As its name suggests, “The Invested Investor” sees the role of angel investors not only in providing money, but also in getting personally involved in order to make the company succeed.

The book will certainly help you understand in more detail the difference between smart money and toxic money.

I heard Peter speak about his book during a dinner event, and subsequently purchased and read it. It’s one of the best, i.e., most transparent and most honest, summaries of the subject I have come across.

Provided your business fits Peter’s investment criteria, it could set you onto the path of the six-month journey of getting angel investment from him. He usually invests an initial GBP 20k, GBP 40k, or GBP 60k; and only in exceptional circumstances could it be up to GBP 100k (GBP 1 = $1.30).

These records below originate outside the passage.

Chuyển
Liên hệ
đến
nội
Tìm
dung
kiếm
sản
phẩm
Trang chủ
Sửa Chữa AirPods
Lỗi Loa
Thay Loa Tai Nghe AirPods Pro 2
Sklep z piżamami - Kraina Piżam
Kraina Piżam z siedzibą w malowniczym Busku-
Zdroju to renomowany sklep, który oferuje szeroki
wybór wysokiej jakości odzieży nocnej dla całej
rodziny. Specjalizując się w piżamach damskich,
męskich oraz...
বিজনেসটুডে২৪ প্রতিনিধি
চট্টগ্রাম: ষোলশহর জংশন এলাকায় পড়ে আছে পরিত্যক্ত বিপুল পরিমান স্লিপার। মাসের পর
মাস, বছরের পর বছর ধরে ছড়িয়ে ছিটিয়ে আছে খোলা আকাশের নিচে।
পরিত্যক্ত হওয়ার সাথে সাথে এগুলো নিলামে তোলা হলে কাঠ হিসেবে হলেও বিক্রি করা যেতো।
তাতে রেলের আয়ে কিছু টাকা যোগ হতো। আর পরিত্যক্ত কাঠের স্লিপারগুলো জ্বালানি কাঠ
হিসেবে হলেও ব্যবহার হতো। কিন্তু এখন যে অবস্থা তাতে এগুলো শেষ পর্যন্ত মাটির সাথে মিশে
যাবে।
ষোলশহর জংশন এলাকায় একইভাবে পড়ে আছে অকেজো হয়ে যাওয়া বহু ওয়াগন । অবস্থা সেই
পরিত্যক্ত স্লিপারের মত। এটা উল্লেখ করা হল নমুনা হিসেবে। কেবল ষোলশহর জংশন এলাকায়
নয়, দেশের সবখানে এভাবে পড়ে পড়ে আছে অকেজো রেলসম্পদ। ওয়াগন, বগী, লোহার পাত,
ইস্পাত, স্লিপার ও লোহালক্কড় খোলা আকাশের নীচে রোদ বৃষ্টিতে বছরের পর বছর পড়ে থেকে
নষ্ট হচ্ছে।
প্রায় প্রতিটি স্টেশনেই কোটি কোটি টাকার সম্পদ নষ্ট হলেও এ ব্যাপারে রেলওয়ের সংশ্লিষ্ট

It could also be supplemented by money he can help raise from other investors in his network, which could lead to a syndicate of 10-15 angel investors joining forces. An “Invested Investor” in its truest sense!

The book will certainly help you understand in more detail the difference between smart money and toxic money.

  • Smart money = funds from an angel investor who makes fast decisions and whose help goes far beyond money alone.
  • Toxic money = funds from investors who take ages to make a decision, want to squeeze the entrepreneur too much and don’t provide other help to make the business succeed.

Peter urges all entrepreneurs: “Do find smart money. Get to know your investor.”

The book is available on Peter’s personal website, which also provides all sorts of other related reading material.